Your objective »
Strip out the pictures and transcribe the records that follow exactly.

Source material »
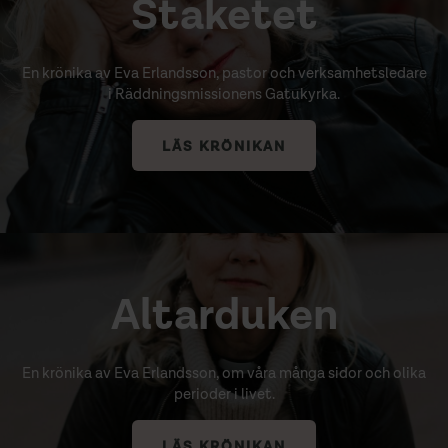
Staketet
En krönika av Eva Erlandsson, pastor och verksamhetsledare
i Räddningsmissionens Gatukyrka.
LÄS KRÖNIKAN
Altarduken
En krönika av Eva Erlandsson, om
våra många sidor och olika
perioder i livet.
LÄS KRÖNIKAN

Response to the exercise »
Staketet
En krönika av Eva Erlandsson, pastor och verksamhetsledare
i Räddningsmissionens Gatukyrka.
LÄS KRÖNIKAN
Altarduken
En krönika av Eva Erlandsson, om
våra många sidor och olika
perioder i livet.
LÄS KRÖNIKAN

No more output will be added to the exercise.